No Sex Before Marriage Is Silly And Outdated, But No Sex Without Love Is A Notion Worth Cultivating

In an attempt to break away from old and outdated moralisms concerning sex, marriage, and commitment, many people have found themselves experimenting with an opposing set of beliefs that revolve around such notions as “free love,” “friends with benefits,” “casual sex,” and an “open relationship.” In order to break away from a set of societal expectations that have imprisoned the nature of a relationship, the world has come to embrace a different kind of prison, one that may have freed people from one set of toxic ideas while simultaneously imposing a new set. The result is that love, love-making and sex have been treated with a casualness that downplays their power and the ability they have to be corner stones of a kind of “sacred exploration” in a people’s attempts to understand themselves, explore intimacy, and love fearlessly.

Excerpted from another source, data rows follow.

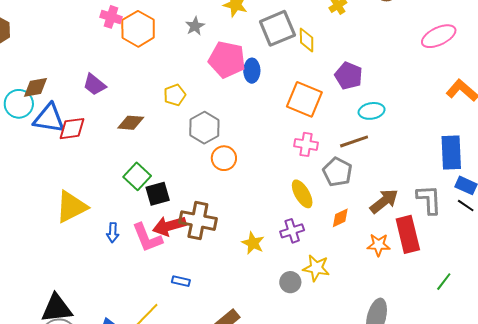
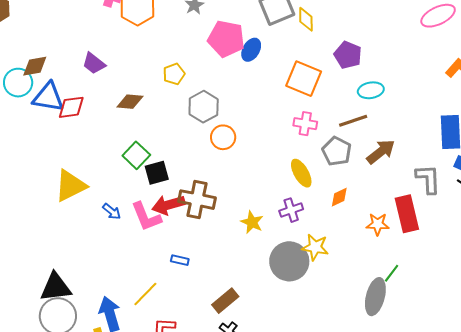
blue ellipse: (252, 71) -> (251, 50), turned 30
brown arrow: (384, 201) -> (381, 152), moved
blue arrow: (113, 233) -> (112, 211), turned -54
gray circle: (290, 282) -> (289, 261), size x1.8
green line: (444, 282) -> (392, 273), moved

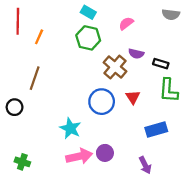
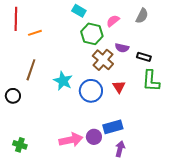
gray semicircle: (171, 15) -> (142, 16), moved, turned -70
orange line: (39, 37) -> (35, 33), turned 48
green hexagon: (88, 38) -> (92, 34), moved
cyan star: (70, 128) -> (63, 81), moved
blue rectangle: (156, 129) -> (113, 127), moved
purple arrow: (145, 165) -> (120, 149), moved, turned -140

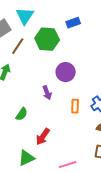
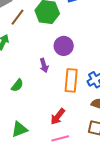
orange rectangle: (75, 106) -> (71, 80), size x1.6
red arrow: (43, 137) -> (58, 117), moved

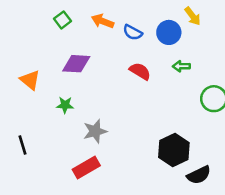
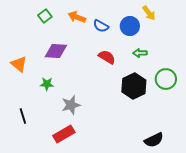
black line: (23, 145) -> (23, 116), moved
black hexagon: (174, 150) -> (134, 86), moved

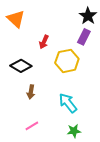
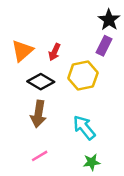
orange triangle: (16, 19) -> (22, 51), moved, turned 36
black diamond: (21, 66) -> (41, 82), moved
brown arrow: (31, 92) -> (38, 114), size x1.5

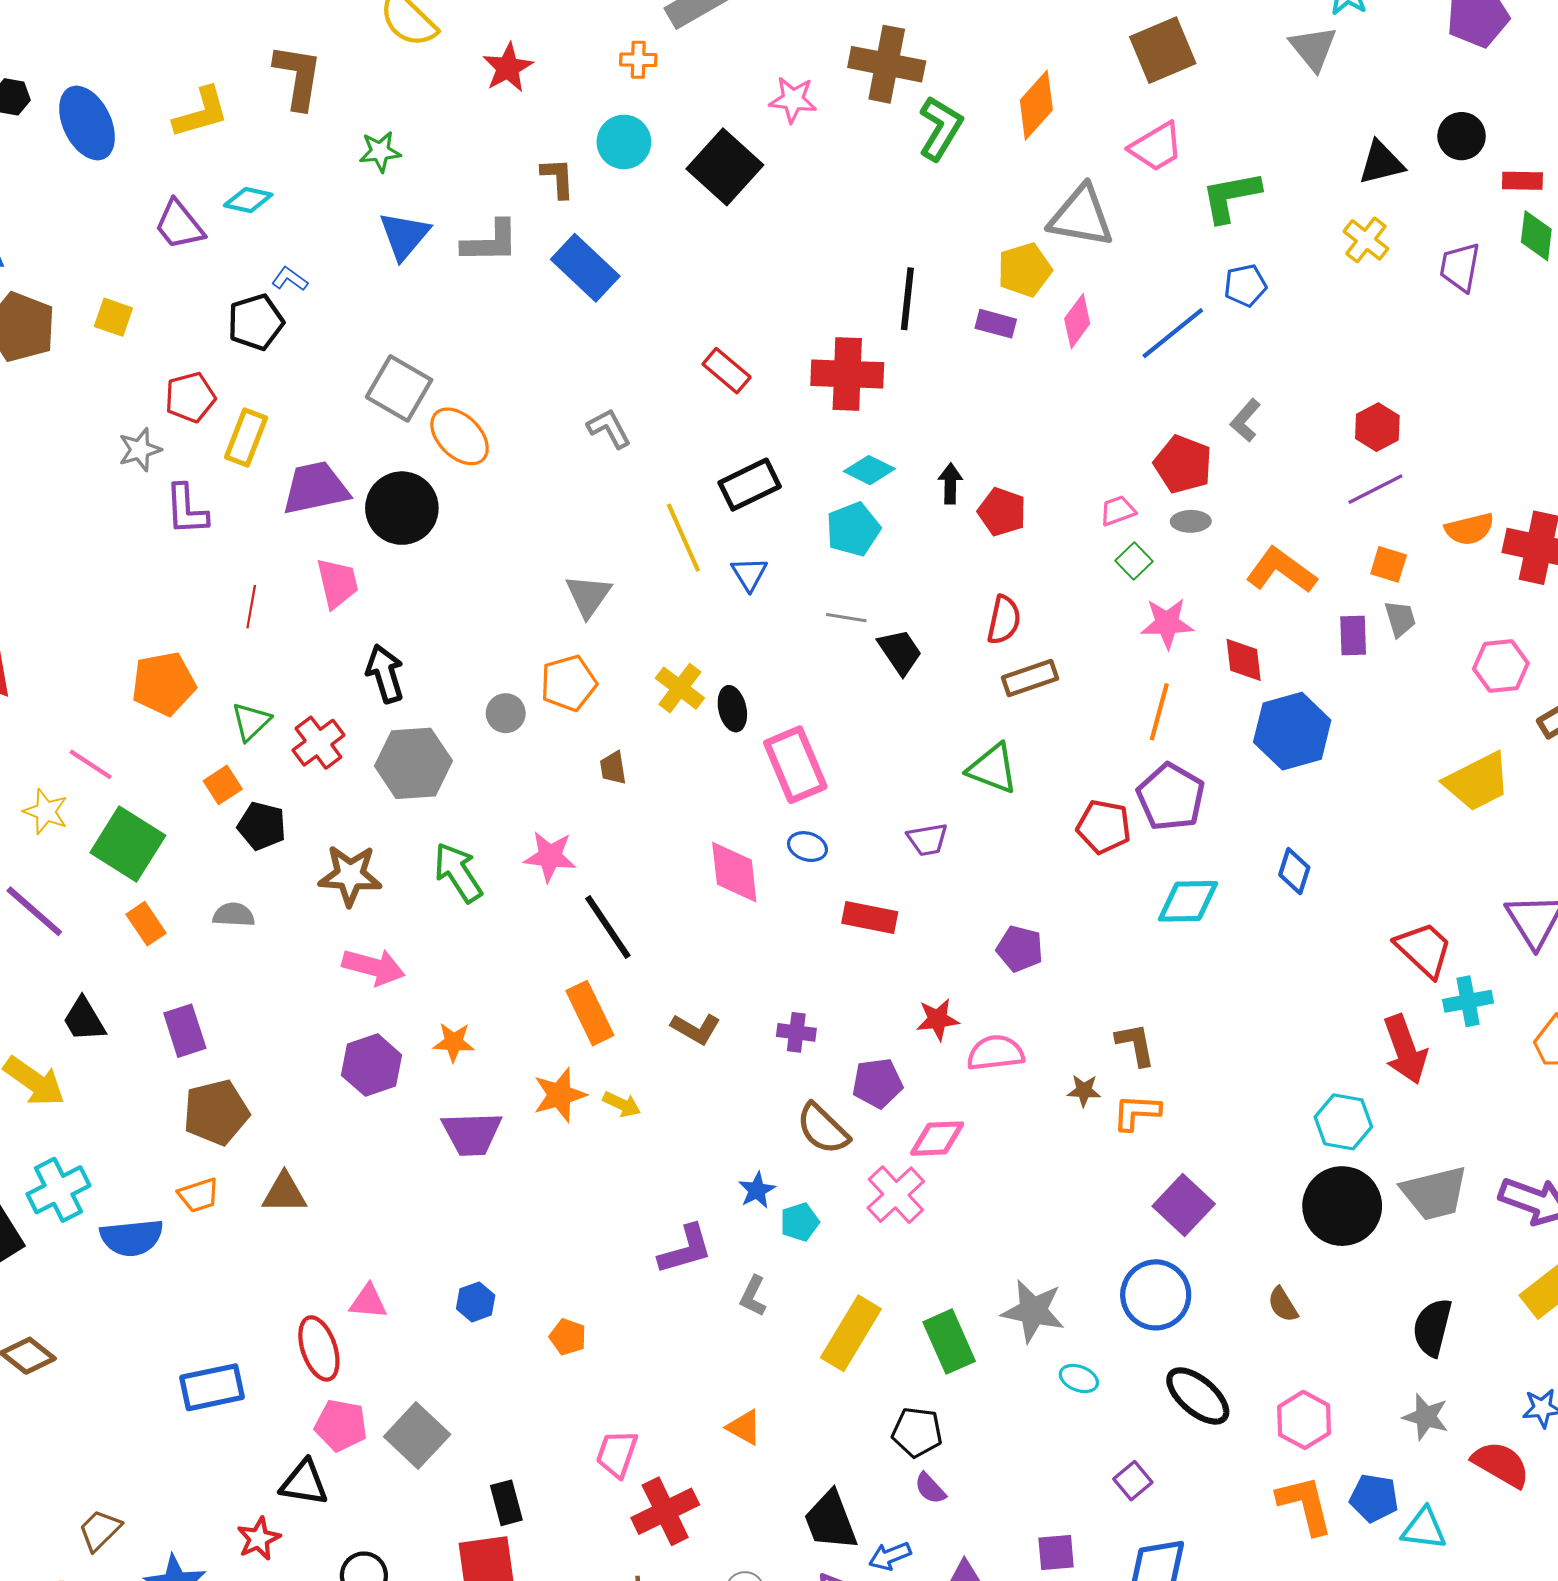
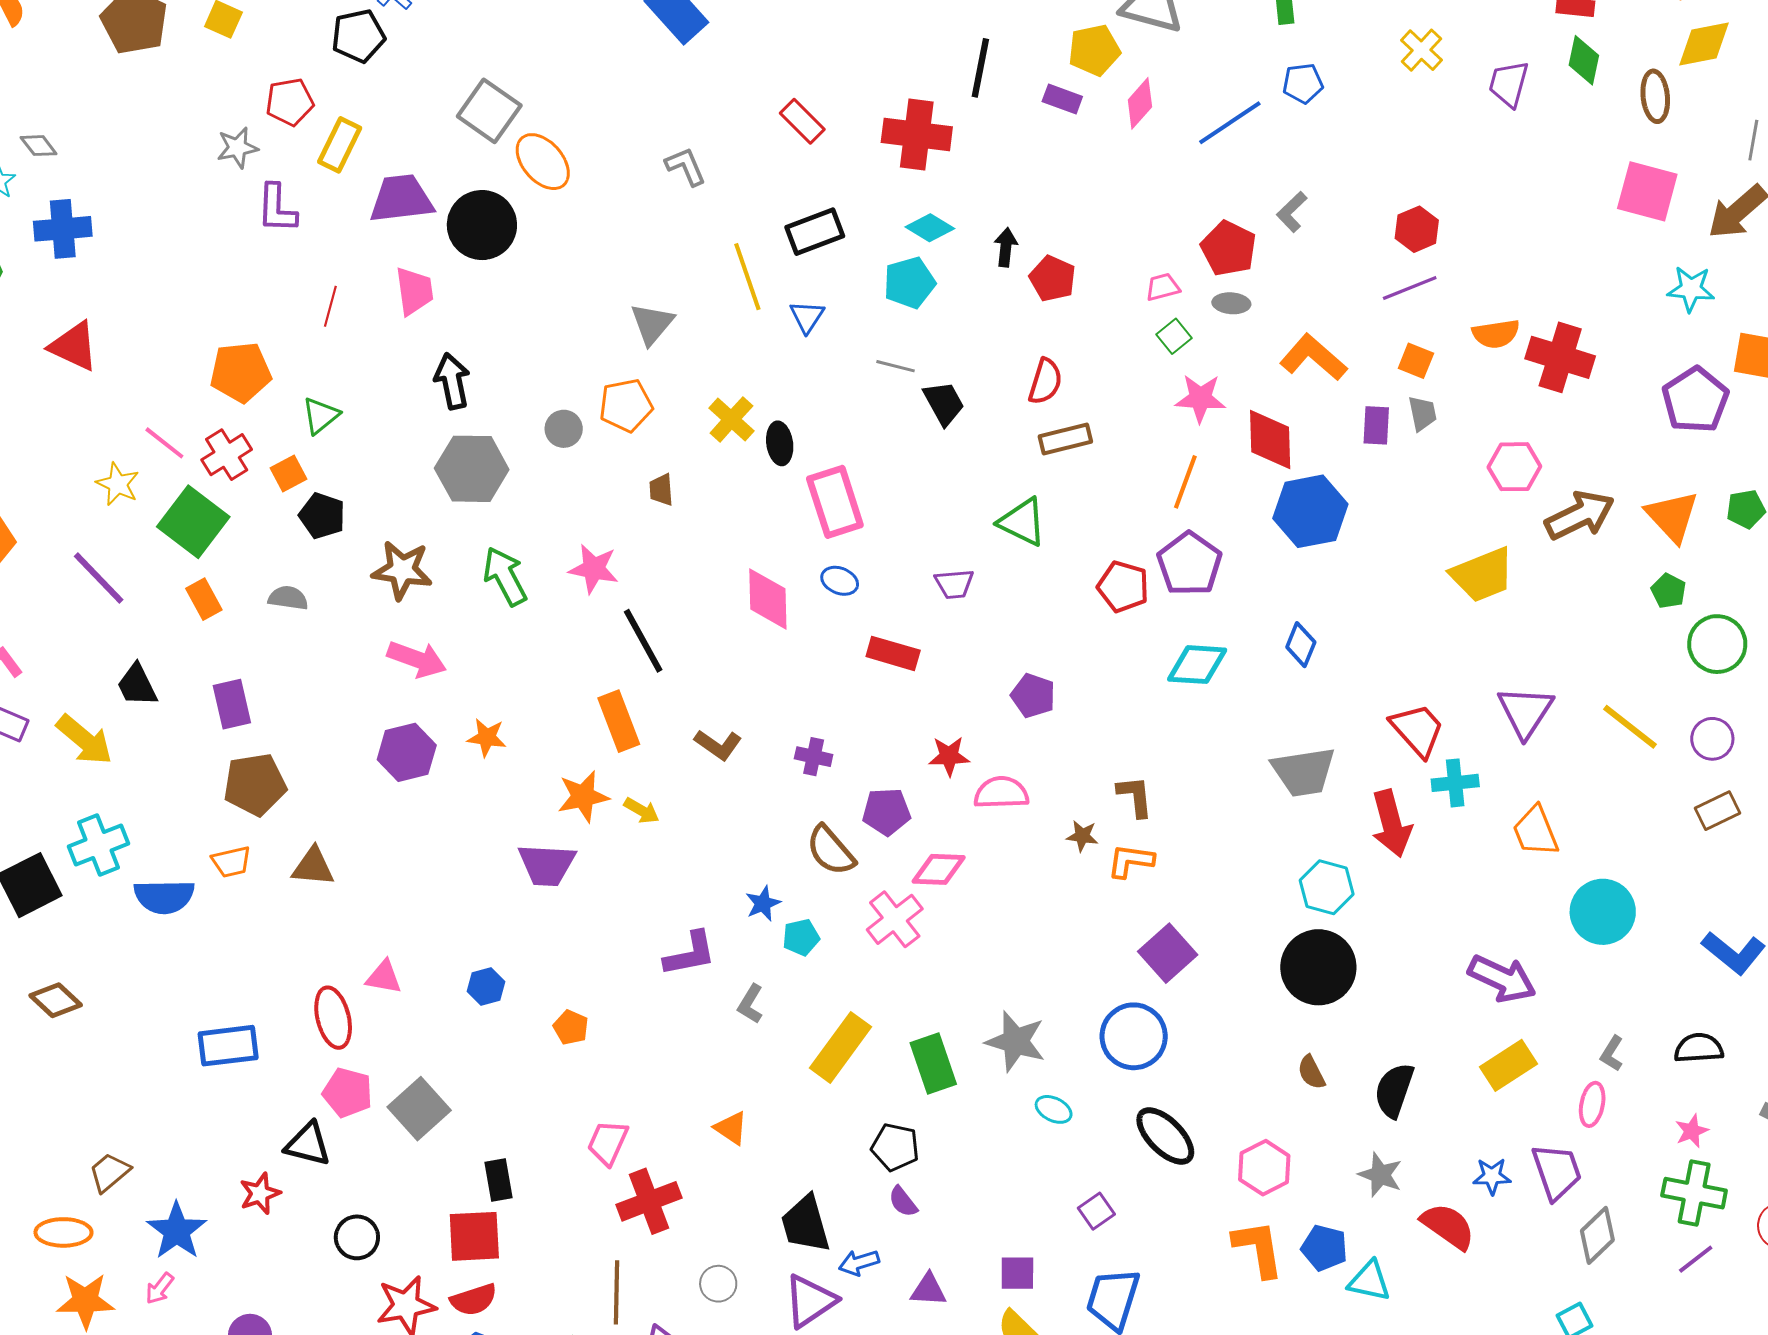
red diamond: (1244, 660) -> (1270, 439), size x1.4
red cross: (318, 743) -> (227, 455), moved
purple trapezoid: (472, 1134) -> (547, 865), moved
gray trapezoid: (1434, 1193) -> (1304, 772), moved
brown semicircle: (1283, 1305) -> (1311, 1072), moved

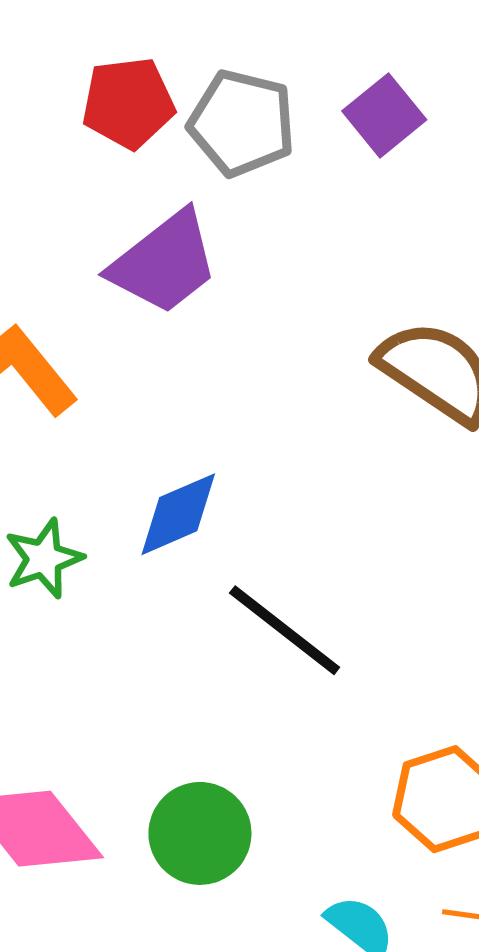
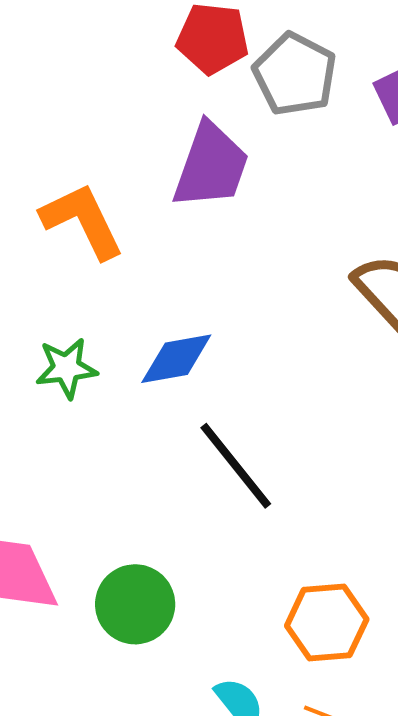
purple trapezoid: (164, 263) -> (211, 166), turned -46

In elaboration I will critique a number of common understandings and ideas that I believe have come to dominate the world of love, sex, and relationships. The goal is to show that, despite the progress in bringing sex into the open and removing shame surrounding it, we have nonetheless devalued those very things by failing to appreciate their power and splendor. It is my contention that the result has left the world just as hungry for real love, love-making, intimacy, passion, and affection, and that the way to maximize such attributes in a successful way will involve a different kind of interpretation concerning what one means in terms of “free love,” commitment, and the art of making-love as opposed to “having sex.” 

It seems like a contradiction to speak of “casual sex.” Sex by its very nature cannot be casual, and the fact that we pretend it is or can be speaks to how alienated we are from the act of participating in it from a place of real connection. This is similar to when people talk about an “ethical war” in order to downplay or hide from the intense truth that comprises the attempt by two or more groups to kill one another over particular issues. 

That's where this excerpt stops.